** The data follows **

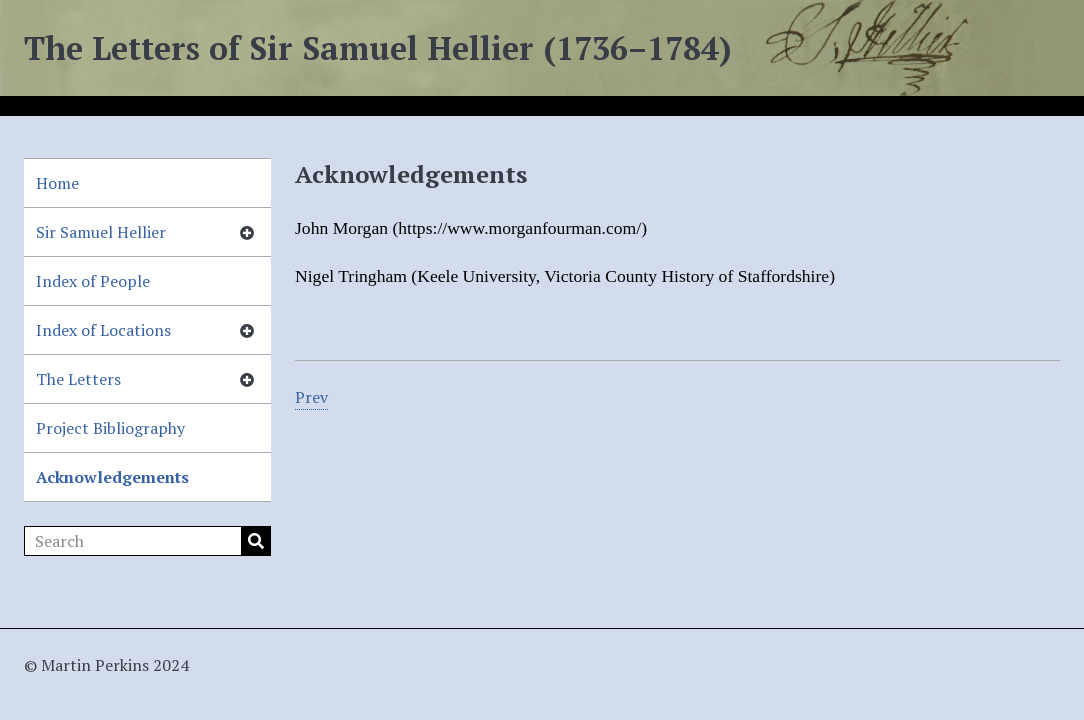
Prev (311, 397)
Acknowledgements (112, 477)
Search (256, 541)
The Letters (78, 379)
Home (57, 183)
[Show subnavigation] (247, 232)
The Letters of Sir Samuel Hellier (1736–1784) (378, 48)
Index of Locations (103, 330)
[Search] (147, 541)
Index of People (93, 281)
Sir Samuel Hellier (101, 232)
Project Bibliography (110, 428)
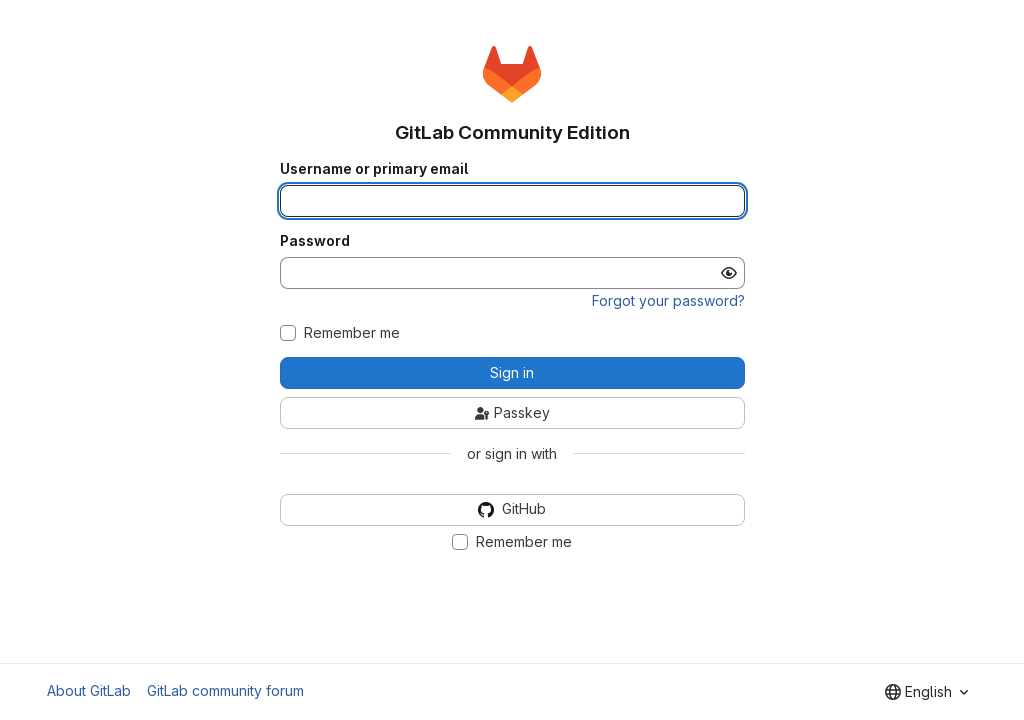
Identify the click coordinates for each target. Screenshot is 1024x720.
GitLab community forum (225, 690)
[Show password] (729, 273)
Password (315, 241)
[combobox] (926, 692)
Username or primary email (374, 169)
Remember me (352, 333)
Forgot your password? (668, 300)
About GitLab (89, 690)
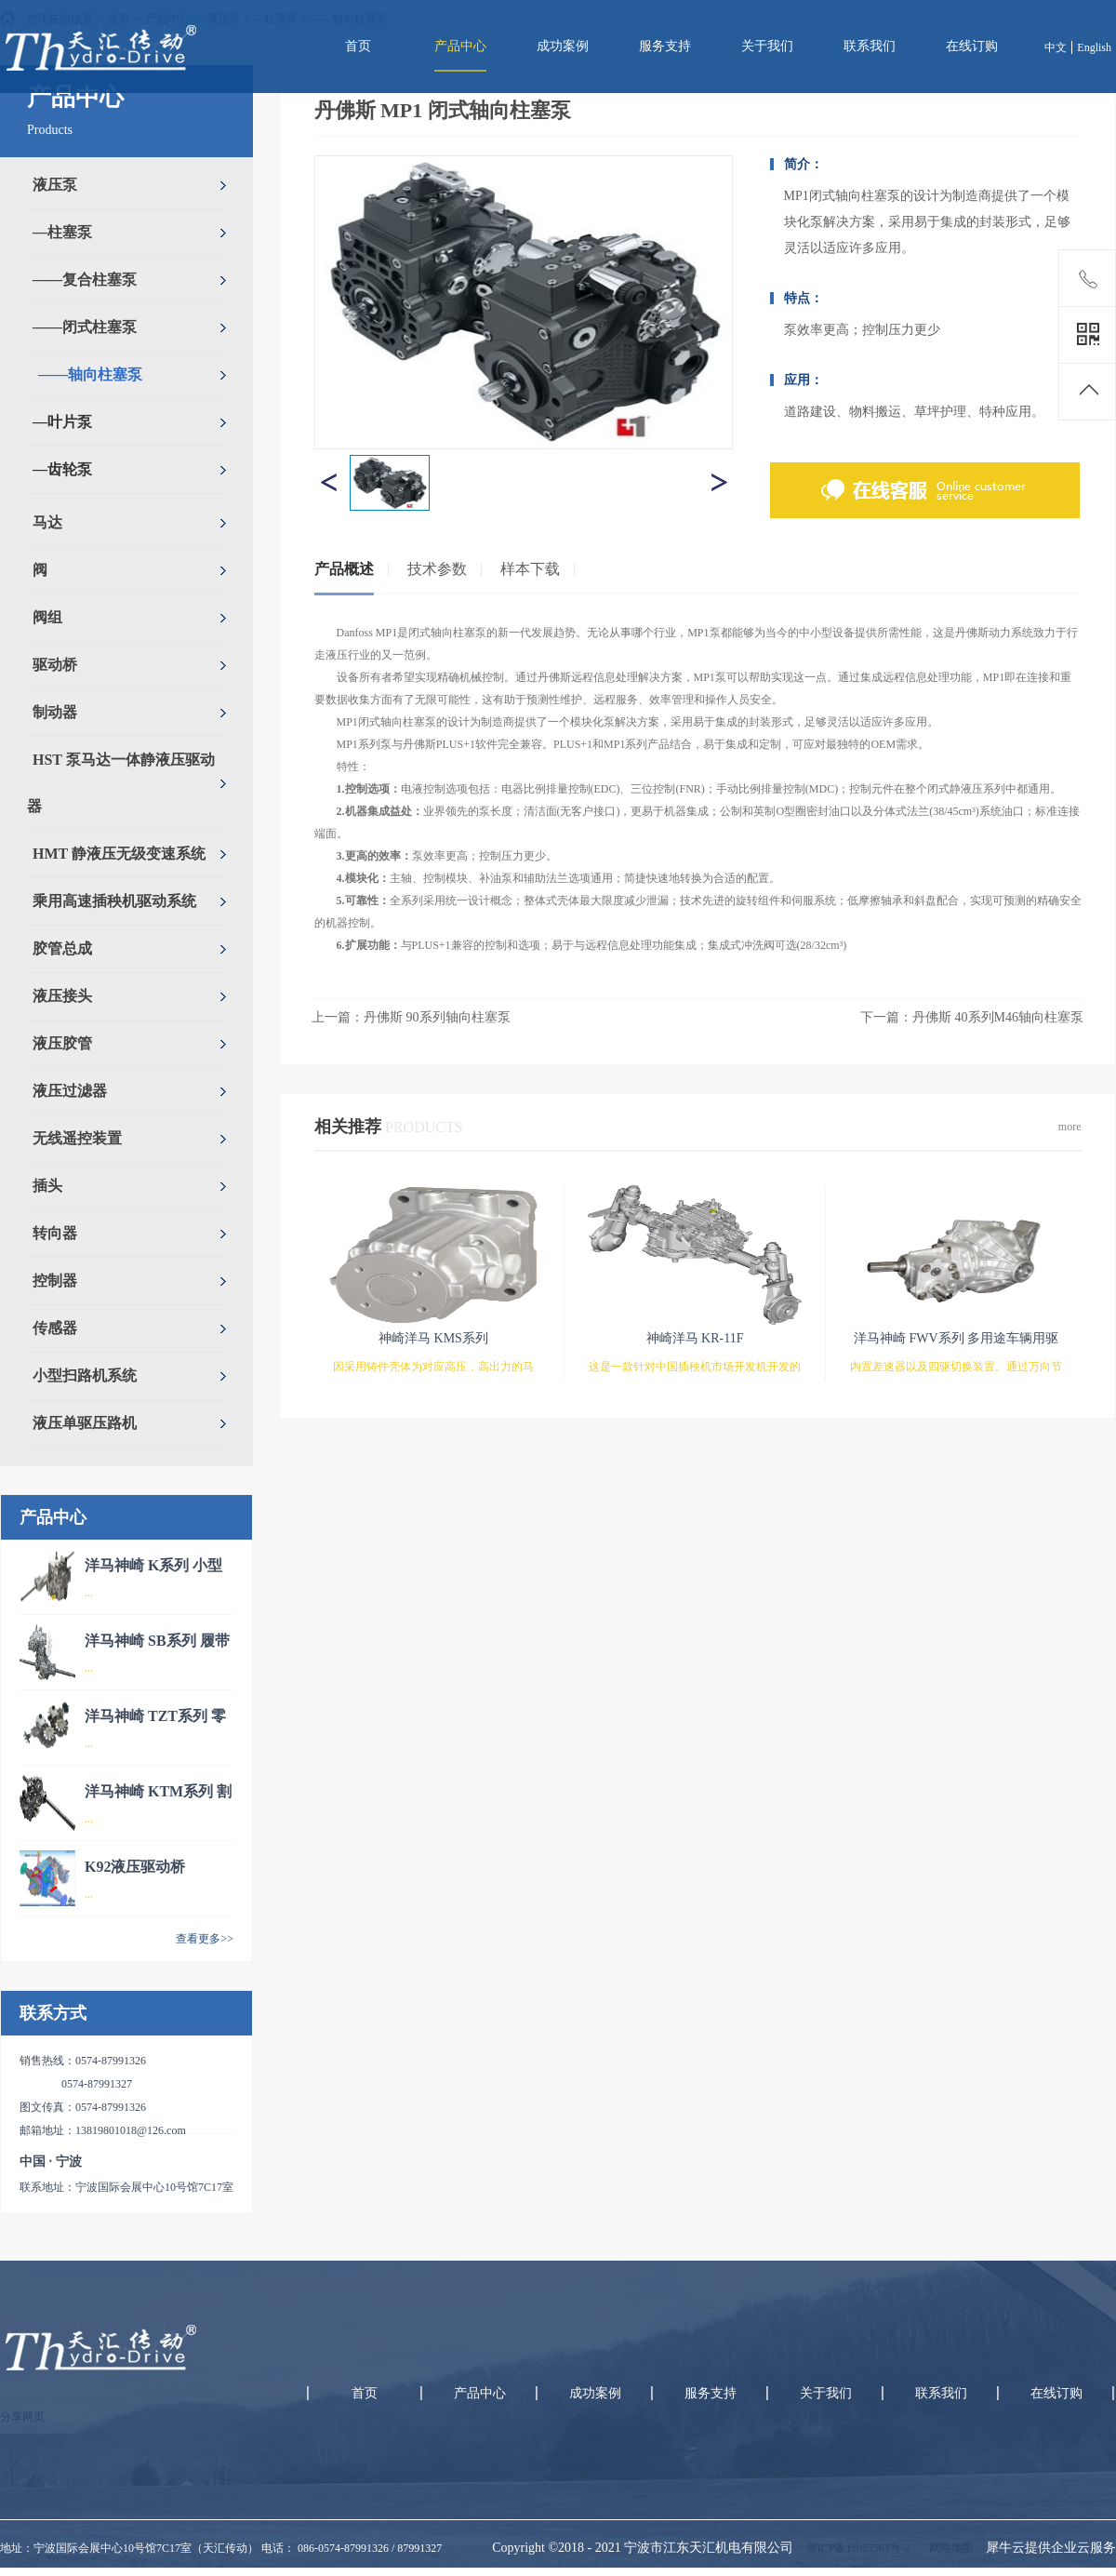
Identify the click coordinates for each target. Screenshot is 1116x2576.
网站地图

** End of The data **

Try it — The pictures stay out; everything else in the records above must be repeated exactly.

Written response —
Prev (311, 397)
Acknowledgements (112, 477)
Search (256, 541)
The Letters (78, 379)
Home (57, 183)
[Show subnavigation] (247, 232)
The Letters of Sir Samuel Hellier (1736–1784) (378, 48)
Index of Locations (103, 330)
[Search] (147, 541)
Index of People (93, 281)
Sir Samuel Hellier (101, 232)
Project Bibliography (110, 428)
Identify the click coordinates for each target. Screenshot is 1024x720.
GitLab community forum (225, 690)
[Show password] (729, 273)
Password (315, 241)
[combobox] (926, 692)
Username or primary email (374, 169)
Remember me (352, 333)
Forgot your password? (668, 300)
About GitLab (89, 690)
Identify the click coordinates for each target. Screenshot is 1116x2576.
网站地图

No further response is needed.